Günaydın sevgili okuyucularım. Nasılsınız bu sabah? Hava yumuşak, hafif ve neşe dolu… Ancak  yürekler hüzünlü. Ve hüzün! Kalbimizin tek sahibi bu sabah? Hüzün uğramayan kalp var mı acaba? Dağda, taşta, kurtta, kuşta, kaldırım otunda  ve bütün canlılarda, hatta hani “taş kalpli ne olacak” diye bildiklerimizde. Gizlenir her yürekte yumuşacık, kadife tüylü bir kedi gibi tostoparlak.

Taş duvarlı kütüphaneler, asırlık konaklar, şatolar, saraylar müzeler, hanlar, hamamlar, köprüler. Onlarda da bir hüzün, bir hüzün vardır ki görmeyi bilenleri içine, içine çeker. Onları taş belleriz. Cansız ruhsuz. Oysa  onların canı bütün canlar kadar diri ve kanları akışkan. Duyguları, sıkıntıları, stresleri ve sevinçleri olan… Onlar yalnızca kum ve çimentodan demir yığınından  oluşmamıştır.

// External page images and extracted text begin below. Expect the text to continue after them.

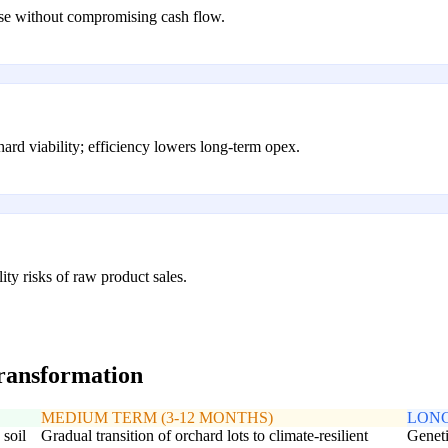
ase without compromising cash flow.
hard viability; efficiency lowers long-term opex.
ity risks of raw product sales.
transformation
MEDIUM TERM (3-12 MONTHS)
LONG
 soil
Gradual transition of orchard lots to climate-resilient
Geneti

Aynı bir bebeğin dünyaya gelişi gibidir oluşmaları. Önce düş kurulur. Şöyle olsun böyle olsun şu kadar olsun  diye  planlanırlar. Ve başlar  çalışmalar. Ne terler akar, ne emekler, ne düşlerle yoğrulur, taşların arasındaki harçlar, sıvalar. Ne değişik seslere kulak verir o  adım, adım yükselen duvarlar? Ne gizlere kulak misafiri olurlar ne  düşlere?

Sonra binalar, köşkler, saraylar, hanlar, hamamlar ortaya çıkar. Kimisi görkemli süslü püslü kimisi sade, kimisi zarif bir inci tanesi gibi… Ancak hepsi milyonlarca ses, milyonlarca duygu, milyonlarca düşünce, milyonlarca  elin  sıcaklığını taşıyan, buz gibi taşlardan oluşan… Şimdi diyebilir miyiz ki taşlar cansızdır yürekleri yoktur diye? Sonra içlerinde yaşayanlar olur kitaplar örneğin. Her kitabın bir fısıltısı vardır onlar fısıl, fısıldır dinlerseniz. Ve onlar taşlarla konuşurlar geceler boyu, hatta gündüzler… Ve cami duvarları içerdeki huşudan alır nasibini Tanrı’ya tapınmak için her secdeye vardığında insanlar o duvarlarda diz çöker  kimseler görmeden, güzel sözleri hatmeder okunurken ta yüreklerinde  biriktirirler, bir dile gelseler onlar, birer bilgedir, bilgeden öte. Ve Köprüler ah en çok suyun sesinden anlayan onlardır en büyük hüzün herhalde onlarda yaşar, sulara gömülen canların duygularını, çaresizliğini, çığlıklarını yalnızca onlar duyarlar, balıkların, suda yaşayan canlıların. Kahrolurlar. Ve surlar var. İstanbul’da, onlar ne amaçla inşa edildiklerini bilirler, onlarında  duyguları vardır ancak onlar gurur taşırlar benliklerinde. O taşlarının yapımında vatan aşkı katık edilmiştir. Ancak şimdilerde o taşlar kırık dökük ve yamaçlarında, sokak çocukları uyur. O asırlık taşlar onlara analık yapar. Sımsıkı sarılarak. Sanırım en büyük hüzün o taşların yüreğinde.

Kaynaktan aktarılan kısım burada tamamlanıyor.